Your objective: Report each line of the data that contains the string "edad".

=======

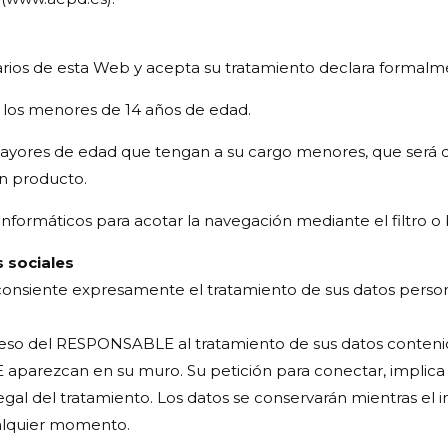
mularios de esta Web y acepta su tratamiento declara formal
a los menores de 14 años de edad.
ores de edad que tengan a su cargo menores, que será de 
ún producto.
nformáticos para acotar la navegación mediante el filtro 
 sociales
es consiente expresamente el tratamiento de sus datos perso
o del RESPONSABLE al tratamiento de sus datos contenidos 
parezcan en su muro. Su petición para conectar, implica
gal del tratamiento. Los datos se conservarán mientras el in
ualquier momento.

=======

Task answer:
a los menores de 14 años de edad.
ores de edad que tengan a su cargo menores, que será de 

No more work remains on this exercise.